3) If you have several hundred users or you have so much data that you need to manage it with dedicated capacity, it may be cost-effective to purchase a Premium capacity tenant for a few thousand dollars a month.  Pro licenses are still required to publish reports but anyone in the organization can view published reports online or an on-premises Power BI Report Server.

Power BI Subscription Basics

Let’s say that I work for XYZ company and my work address is Paul@xyz.com.  Assuming that a Power BI subscription doesn’t yet exist, if I go to PowerBI.com and setup an account using my email address, I have created a Power BI subscription for my company that is a tenant within the Power BI service.  I could be the janitor for a multinational corporation but I am now the administrator of the tenant.

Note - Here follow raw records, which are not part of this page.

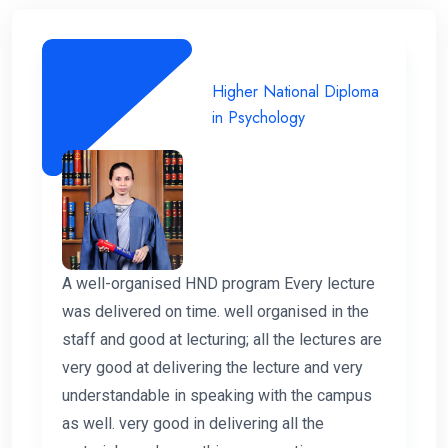
Higher National Diploma
in Psychology
A well-organised HND program Every lecture
was delivered on time. well organised in the
staff and good at lecturing; all the lectures are
very good at delivering the lecture and very
understandable in speaking with the campus
as well. very good in delivering all the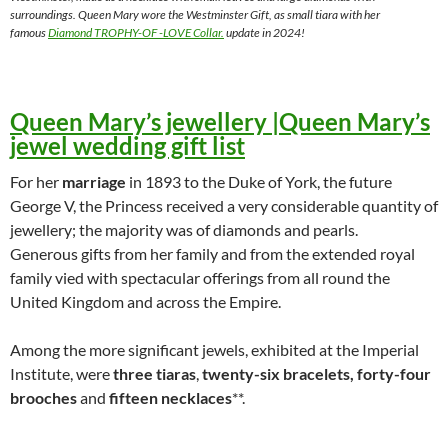
surroundings. Queen Mary wore the Westminster Gift, as small tiara with her
famous
Diamond TROPHY-OF -LOVE Collar.
update in 2024!
Queen Mary’s jewellery |Queen Mary’s
jewel wedding gift list
For her
marriage
in 1893 to the Duke of York, the future
George V, the Princess received a very considerable quantity of
jewellery; the majority was of diamonds and pearls.
Generous gifts from her family and from the extended royal
family vied with spectacular offerings from all round the
United Kingdom and across the Empire.
Among the more significant jewels, exhibited at the Imperial
Institute, were
three tiaras
,
twenty-six bracelets, forty-four
brooches
and
fifteen necklaces
**.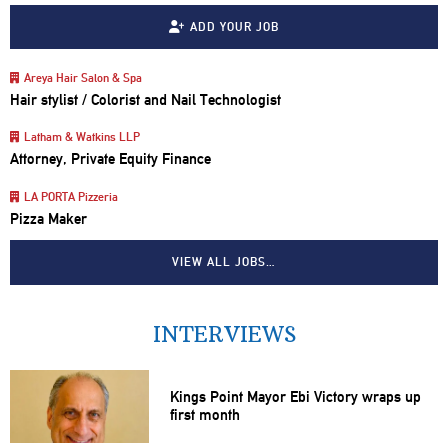
ADD YOUR JOB
Areya Hair Salon & Spa
Hair stylist / Colorist and Nail Technologist
Latham & Watkins LLP
Attorney, Private Equity Finance
LA PORTA Pizzeria
Pizza Maker
VIEW ALL JOBS…
INTERVIEWS
Kings Point Mayor Ebi Victory wraps up
first month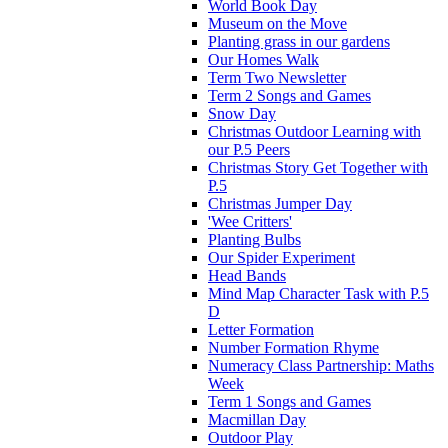
World Book Day
Museum on the Move
Planting grass in our gardens
Our Homes Walk
Term Two Newsletter
Term 2 Songs and Games
Snow Day
Christmas Outdoor Learning with
our P.5 Peers
Christmas Story Get Together with
P.5
Christmas Jumper Day
'Wee Critters'
Planting Bulbs
Our Spider Experiment
Head Bands
Mind Map Character Task with P.5
D
Letter Formation
Number Formation Rhyme
Numeracy Class Partnership: Maths
Week
Term 1 Songs and Games
Macmillan Day
Outdoor Play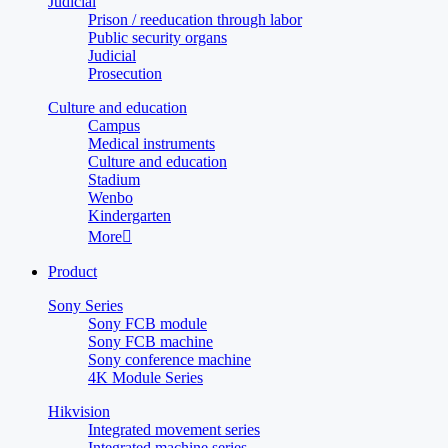
Judicial
Prison / reeducation through labor
Public security organs
Judicial
Prosecution
Culture and education
Campus
Medical instruments
Culture and education
Stadium
Wenbo
Kindergarten
More

Product
Sony Series
Sony FCB module
Sony FCB machine
Sony conference machine
4K Module Series
Hikvision
Integrated movement series
Integrated machine series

By way of definitions; the Power BI Service is the entire Power BI offering within the Microsoft Azure cloud.  At any time, it could encompass hundreds of virtual machines geolocated in data centers throughout the world.  When you subscribe to the service, you are – in effect – renting some space within the service.  The “space” that you rent and manage for your subscription is called a tenant.  It’s sort of like renting some office space or an apartment in a large building.  You don’t really own it but you are paying for the right to live there.  You can read about these and other administrative concepts here.

After setting up a new Power BI subscription, you really have one of two options:

1) If you have the authority to purchase licensing and manage services on behalf of your organization, proceed to purchase and assign licenses for report developers and users.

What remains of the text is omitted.